── The input ──
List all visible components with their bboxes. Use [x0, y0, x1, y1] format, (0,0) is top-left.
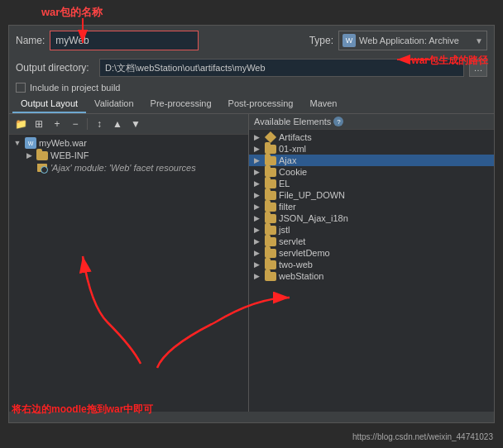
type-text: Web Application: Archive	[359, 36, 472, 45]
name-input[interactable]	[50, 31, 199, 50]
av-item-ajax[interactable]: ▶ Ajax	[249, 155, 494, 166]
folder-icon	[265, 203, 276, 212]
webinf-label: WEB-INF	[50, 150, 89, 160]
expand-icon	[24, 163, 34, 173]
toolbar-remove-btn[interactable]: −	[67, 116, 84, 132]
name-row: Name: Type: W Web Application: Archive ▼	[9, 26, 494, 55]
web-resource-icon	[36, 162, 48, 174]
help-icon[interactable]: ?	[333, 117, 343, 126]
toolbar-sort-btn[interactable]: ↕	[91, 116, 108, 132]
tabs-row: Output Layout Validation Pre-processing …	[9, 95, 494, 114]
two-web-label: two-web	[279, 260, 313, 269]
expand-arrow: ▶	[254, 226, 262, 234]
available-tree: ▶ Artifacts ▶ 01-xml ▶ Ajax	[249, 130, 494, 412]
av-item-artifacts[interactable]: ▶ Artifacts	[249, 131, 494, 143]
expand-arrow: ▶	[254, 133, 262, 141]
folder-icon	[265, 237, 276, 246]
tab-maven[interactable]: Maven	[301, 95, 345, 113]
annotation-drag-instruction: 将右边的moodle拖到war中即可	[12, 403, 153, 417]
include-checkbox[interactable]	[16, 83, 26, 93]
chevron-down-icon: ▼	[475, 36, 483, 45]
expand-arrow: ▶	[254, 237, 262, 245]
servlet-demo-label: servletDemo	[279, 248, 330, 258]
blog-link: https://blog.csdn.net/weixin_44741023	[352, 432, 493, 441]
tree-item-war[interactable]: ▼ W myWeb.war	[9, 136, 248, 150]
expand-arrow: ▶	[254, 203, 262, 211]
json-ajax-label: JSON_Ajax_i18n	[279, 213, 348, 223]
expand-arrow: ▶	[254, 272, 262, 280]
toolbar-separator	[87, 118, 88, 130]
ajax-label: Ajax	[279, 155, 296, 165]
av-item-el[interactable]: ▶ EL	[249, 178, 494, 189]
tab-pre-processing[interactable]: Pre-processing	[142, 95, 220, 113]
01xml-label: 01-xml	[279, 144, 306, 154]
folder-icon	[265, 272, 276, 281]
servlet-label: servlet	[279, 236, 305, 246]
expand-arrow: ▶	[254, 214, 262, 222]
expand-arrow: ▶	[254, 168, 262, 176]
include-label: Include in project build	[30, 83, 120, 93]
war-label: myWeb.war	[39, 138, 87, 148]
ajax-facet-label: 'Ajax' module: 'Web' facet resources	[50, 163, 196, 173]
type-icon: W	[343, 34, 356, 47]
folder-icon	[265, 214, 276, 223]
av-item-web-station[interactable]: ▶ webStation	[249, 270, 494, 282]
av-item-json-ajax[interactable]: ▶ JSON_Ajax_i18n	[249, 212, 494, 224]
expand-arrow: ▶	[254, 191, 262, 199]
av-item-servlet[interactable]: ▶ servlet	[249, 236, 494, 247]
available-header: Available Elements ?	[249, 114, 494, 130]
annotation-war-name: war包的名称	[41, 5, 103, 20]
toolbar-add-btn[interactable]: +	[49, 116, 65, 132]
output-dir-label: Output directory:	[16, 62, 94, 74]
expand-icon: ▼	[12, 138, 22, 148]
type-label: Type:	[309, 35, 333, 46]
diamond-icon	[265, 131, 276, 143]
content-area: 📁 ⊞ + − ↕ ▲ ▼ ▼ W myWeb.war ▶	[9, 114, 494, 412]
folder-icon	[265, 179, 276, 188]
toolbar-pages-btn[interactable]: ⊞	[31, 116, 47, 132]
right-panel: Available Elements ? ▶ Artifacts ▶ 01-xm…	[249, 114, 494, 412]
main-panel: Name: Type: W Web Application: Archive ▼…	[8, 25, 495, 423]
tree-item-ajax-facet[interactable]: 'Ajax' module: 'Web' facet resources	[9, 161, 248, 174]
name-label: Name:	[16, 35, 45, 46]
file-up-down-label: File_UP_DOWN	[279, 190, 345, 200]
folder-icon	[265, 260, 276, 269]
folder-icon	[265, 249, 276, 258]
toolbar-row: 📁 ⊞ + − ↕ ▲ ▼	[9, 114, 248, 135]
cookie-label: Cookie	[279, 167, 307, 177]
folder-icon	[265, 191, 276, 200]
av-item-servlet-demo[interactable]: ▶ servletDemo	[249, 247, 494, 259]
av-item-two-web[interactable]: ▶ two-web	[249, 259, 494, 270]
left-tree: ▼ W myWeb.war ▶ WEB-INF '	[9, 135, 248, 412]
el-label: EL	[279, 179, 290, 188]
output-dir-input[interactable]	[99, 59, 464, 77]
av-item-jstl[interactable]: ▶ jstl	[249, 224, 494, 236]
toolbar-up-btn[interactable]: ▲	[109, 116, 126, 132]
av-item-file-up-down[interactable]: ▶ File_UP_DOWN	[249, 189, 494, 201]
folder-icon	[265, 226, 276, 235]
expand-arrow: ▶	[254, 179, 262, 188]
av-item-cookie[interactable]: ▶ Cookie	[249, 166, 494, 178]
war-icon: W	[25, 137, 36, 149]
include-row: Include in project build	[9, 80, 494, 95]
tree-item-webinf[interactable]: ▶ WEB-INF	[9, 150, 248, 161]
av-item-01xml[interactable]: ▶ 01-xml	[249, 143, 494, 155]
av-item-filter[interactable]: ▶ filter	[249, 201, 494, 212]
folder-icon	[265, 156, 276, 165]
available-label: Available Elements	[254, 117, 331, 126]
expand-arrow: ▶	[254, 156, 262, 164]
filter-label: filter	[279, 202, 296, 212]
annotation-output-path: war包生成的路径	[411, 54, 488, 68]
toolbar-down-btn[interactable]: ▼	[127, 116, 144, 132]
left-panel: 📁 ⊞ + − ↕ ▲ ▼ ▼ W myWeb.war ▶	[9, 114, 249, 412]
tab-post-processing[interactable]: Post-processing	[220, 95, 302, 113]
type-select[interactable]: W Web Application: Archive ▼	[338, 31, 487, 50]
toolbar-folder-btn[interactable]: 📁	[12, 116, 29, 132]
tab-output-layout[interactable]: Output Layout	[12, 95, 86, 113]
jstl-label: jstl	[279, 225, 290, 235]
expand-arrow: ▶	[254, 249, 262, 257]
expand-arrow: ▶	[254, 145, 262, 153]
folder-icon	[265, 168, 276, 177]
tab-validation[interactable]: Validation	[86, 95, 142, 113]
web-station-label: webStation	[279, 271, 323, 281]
───
◆ **Work to be completed**: Copy every line of the records above that contains "panel".

◆ **Result for this task**:
right-panel: Available Elements ? ▶ Artifacts ▶ 01-xm…	[249, 114, 494, 412]
main-panel: Name: Type: W Web Application: Archive ▼…	[8, 25, 495, 423]
left-panel: 📁 ⊞ + − ↕ ▲ ▼ ▼ W myWeb.war ▶	[9, 114, 249, 412]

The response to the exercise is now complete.